Pero el mensaje no es que para contribuir a creer que hay que trabajar en un ministerio, ser concejal, alcalde o diputado. Estas no son las únicas maneras de transformarse de habitante en ciudadano. Hay otras.

Imagínense que gente como ustedes, egresados del IESA o no, decida dedicar ocho horas al mes a hacer un esfuerzo, de cualquier tipo, que vaya dirigido a ayudar a otros, o a cuidar o mejorar lo que es de todos. Se que ocho horas al mes es muy poco tiempo, y se que, dado el cinismo reinante, puedo sonar como muy ingenuo o simplista. Pero no lo soy, y no lo soy porque se que, por más escaso que sea el tiempo que se le vaya a dedicar a estas iniciativas, siempre va a ser inconmensurablemente mayor que el tiempo que, en promedio, hoy en día le dedican los venezolanos a trabajar por el bien común. También se que, dado lo adictivas y gratificantes que son este tipo de iniciativas, y conociendo la naturaleza de quienes participan en ellas, al cabo de pocos meses muchos descubrirán que, casi sin darse cuenta, le están dedicando mucho más tiempo que el que habían pensado en dedicarle al principio. Las posiblidades de proyectos de esta naturaleza son tan vastas como la creatividad y la imaginación lo permitan.

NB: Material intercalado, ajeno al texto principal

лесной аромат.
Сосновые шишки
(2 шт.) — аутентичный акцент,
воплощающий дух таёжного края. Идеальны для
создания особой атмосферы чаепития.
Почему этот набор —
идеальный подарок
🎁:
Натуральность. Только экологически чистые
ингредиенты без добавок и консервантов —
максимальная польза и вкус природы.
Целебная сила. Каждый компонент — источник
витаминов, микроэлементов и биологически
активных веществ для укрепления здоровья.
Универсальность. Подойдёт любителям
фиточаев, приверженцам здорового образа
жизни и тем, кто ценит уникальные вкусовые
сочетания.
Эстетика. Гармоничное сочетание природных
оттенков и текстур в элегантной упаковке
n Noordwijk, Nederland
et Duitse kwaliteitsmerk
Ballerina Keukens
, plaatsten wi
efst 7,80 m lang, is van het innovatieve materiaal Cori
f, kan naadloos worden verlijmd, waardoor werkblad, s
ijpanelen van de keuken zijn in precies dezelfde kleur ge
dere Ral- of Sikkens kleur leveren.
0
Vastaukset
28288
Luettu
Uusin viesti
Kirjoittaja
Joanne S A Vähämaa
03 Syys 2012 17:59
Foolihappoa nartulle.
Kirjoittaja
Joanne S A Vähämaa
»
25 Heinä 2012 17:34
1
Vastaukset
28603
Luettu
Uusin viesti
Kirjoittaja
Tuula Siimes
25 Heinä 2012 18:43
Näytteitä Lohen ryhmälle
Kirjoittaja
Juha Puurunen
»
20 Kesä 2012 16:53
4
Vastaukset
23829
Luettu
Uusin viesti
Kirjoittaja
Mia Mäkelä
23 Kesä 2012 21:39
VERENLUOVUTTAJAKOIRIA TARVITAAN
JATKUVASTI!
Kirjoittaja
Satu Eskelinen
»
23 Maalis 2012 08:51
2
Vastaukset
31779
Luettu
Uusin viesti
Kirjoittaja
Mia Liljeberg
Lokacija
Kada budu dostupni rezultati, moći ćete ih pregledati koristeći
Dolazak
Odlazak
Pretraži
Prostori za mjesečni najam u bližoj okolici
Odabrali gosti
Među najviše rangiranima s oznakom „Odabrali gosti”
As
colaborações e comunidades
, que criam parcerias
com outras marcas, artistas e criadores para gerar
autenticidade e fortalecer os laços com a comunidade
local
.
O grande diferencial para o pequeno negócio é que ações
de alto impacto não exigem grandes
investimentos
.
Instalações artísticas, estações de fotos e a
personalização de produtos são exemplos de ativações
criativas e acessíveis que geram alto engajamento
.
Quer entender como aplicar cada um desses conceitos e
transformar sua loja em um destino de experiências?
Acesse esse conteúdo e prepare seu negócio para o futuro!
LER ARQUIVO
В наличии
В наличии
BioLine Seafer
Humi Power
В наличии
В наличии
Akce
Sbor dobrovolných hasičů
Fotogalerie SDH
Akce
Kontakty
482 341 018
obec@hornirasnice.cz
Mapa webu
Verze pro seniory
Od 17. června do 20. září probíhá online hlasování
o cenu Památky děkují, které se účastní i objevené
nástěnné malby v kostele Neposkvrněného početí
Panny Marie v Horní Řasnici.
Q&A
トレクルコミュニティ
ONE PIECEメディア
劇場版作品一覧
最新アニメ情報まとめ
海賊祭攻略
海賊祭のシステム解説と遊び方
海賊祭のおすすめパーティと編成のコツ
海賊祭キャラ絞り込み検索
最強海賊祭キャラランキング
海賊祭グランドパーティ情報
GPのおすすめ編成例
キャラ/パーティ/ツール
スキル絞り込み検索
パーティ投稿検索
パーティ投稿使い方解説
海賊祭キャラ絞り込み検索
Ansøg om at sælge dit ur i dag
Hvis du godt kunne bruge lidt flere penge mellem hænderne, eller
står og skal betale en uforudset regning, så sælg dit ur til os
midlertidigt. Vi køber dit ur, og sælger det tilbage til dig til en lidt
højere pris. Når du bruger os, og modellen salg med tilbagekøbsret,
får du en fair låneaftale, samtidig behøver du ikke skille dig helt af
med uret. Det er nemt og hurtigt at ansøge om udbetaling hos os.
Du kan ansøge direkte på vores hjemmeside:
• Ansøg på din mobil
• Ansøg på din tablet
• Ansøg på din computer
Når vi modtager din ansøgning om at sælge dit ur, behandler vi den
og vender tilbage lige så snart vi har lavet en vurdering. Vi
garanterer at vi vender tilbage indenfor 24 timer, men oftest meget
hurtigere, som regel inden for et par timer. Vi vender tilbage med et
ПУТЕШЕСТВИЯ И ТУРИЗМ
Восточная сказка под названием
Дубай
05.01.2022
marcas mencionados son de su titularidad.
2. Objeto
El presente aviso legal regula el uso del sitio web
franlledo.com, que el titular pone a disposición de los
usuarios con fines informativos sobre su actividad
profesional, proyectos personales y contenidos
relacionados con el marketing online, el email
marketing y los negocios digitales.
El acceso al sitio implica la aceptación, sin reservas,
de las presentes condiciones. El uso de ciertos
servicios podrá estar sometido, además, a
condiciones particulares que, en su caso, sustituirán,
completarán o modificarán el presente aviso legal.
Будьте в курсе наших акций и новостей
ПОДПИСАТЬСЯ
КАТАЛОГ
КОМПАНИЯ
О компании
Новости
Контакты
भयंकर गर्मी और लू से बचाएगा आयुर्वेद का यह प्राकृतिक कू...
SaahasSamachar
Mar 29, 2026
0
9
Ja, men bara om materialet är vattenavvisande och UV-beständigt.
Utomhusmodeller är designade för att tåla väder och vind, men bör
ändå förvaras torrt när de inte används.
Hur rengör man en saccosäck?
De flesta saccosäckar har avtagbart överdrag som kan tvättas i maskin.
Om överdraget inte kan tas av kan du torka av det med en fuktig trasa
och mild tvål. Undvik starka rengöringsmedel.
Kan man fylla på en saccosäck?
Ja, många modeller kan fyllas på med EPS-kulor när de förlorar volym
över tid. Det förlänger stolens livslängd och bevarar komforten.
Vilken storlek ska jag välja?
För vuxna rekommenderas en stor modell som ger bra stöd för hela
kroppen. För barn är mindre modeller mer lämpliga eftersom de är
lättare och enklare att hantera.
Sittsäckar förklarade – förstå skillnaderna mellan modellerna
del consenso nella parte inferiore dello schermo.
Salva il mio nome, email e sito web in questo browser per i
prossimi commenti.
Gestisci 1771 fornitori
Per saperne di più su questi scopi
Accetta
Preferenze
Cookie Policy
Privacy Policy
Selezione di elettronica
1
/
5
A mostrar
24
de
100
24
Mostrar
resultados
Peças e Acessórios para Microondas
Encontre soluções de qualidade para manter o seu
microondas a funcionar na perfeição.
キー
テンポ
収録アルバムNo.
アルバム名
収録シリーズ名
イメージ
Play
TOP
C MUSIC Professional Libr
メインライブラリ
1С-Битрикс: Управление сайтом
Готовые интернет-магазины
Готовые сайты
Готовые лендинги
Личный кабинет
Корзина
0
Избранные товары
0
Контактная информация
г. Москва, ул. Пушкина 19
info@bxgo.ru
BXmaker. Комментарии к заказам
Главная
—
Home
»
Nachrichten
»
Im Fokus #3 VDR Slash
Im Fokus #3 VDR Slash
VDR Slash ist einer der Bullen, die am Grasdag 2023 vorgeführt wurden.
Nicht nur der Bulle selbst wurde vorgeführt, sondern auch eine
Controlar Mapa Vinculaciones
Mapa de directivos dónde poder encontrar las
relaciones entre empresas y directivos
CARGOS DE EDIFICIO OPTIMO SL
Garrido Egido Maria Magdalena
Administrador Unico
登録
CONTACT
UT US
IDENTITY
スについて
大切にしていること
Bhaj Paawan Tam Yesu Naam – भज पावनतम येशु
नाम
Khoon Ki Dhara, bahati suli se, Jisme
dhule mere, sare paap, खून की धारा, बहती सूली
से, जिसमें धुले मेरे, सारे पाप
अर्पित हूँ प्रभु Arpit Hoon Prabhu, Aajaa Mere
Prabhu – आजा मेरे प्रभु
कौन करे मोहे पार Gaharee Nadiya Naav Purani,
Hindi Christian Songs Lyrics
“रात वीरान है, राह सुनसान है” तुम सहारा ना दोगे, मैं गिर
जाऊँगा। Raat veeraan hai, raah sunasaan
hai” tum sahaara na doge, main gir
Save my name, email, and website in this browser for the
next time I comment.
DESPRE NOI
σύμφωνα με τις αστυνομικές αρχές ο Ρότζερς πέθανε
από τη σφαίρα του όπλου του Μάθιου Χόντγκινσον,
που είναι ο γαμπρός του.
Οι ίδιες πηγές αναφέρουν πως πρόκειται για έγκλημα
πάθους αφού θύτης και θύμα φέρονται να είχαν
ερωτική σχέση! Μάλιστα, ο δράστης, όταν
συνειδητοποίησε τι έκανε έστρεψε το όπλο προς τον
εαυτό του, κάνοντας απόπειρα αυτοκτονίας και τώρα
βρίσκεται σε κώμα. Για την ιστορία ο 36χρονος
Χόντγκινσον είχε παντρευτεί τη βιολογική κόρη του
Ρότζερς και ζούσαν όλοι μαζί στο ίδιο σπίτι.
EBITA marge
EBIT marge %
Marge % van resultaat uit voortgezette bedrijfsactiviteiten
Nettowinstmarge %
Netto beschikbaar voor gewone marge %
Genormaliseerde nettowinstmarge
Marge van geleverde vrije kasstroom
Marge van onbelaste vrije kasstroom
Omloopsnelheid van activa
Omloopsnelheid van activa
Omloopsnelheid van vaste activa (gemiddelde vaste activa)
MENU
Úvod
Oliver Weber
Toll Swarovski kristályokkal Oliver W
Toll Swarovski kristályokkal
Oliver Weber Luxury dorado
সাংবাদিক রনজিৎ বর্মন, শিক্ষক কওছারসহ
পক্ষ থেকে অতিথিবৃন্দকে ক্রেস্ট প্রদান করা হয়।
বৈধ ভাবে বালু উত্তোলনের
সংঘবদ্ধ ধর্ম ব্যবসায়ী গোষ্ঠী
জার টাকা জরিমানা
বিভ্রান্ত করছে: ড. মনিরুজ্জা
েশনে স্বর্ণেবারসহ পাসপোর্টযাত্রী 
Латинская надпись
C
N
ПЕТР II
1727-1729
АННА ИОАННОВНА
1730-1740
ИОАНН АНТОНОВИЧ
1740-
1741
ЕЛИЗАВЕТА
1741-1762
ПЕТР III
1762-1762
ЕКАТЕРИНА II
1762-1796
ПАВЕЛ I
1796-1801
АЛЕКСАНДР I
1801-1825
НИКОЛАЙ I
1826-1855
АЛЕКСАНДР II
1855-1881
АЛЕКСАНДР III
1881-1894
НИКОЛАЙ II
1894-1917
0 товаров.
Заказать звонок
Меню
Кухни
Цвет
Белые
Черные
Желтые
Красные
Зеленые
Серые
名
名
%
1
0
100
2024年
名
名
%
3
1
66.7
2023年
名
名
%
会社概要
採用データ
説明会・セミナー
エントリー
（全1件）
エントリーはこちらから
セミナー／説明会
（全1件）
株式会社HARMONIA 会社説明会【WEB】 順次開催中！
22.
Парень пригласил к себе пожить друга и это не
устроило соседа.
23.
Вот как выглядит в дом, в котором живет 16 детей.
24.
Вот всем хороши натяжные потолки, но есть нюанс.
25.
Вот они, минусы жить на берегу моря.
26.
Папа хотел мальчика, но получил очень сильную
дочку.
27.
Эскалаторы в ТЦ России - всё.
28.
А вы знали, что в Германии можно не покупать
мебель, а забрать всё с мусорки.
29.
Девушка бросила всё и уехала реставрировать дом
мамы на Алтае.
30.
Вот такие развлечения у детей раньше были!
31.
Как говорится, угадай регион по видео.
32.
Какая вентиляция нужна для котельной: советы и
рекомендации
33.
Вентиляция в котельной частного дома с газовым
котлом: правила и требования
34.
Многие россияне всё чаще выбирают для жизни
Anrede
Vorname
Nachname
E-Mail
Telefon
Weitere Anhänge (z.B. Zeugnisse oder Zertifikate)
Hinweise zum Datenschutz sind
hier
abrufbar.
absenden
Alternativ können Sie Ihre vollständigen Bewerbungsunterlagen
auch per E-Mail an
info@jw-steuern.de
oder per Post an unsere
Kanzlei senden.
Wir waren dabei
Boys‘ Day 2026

El esfuerzo puede ir desde el adoptar una avenida o una escuela y ayudar en su mantenimiento, o promover una cooperativa de medicinas en un barrio, hasta organizar un movimiento público en apoyo a cualquier causa en la que se crea. Escribir en la prensa; participar; publicar remitidos defendiendo principios fundamentales o denunciando errores garrafales; promover organizaciones que le den a tantos venezolanos, hambnrientos de participación, la posibilidad de canalizar sus energías de manera democrática y eficaz; dar clases en la escuela de vecinos; evitar que un incompetente llegue a alcalde o a hasta presidente; en fin, dejar de actuar como espectador aburrido o hastiado de la obra que está viendo y atreverse a ser más protagonista.

Pero la verdad es que, a estas alturas, es menos importante el contenido específico del esfuerzo que lo que implica recuperar o asumir, por primera vez, el rol de ciudadano en el país que es de uno. Es, también, la única manera de reducir las posibilidades de las tendencias despóticas y totalitarias que, a pesar de todas las experiencias históricas, aún pululan entre nosotros, disfrazadas de cinismo y amparadas por la apatía y la indiferencia. A primera vista, pareciera que reunirse después del trabajo para ver cómo se puede contribuir con el hospital de niños o con la asociación de vecinos, no va a cambiar las grandes tendencias que definen el destino del país.

Sin embargo, la experiencia histórica, aún la más reciente en nuestro país y en otras partes, indica que son iniciativas como éstas, promovidas por pequeños grupos, las que han servido de base para desencadenar irreversibles proceso de cambio social y político. Y lo que ha sucedido recientemente en Venezuela nos debe servir a todos de experiencia. Recordando siempre, sin embargo que, como dijera Huxley, la experiencia no es lo que le sucede a una persona: es lo que la persona hace con lo que le sucede.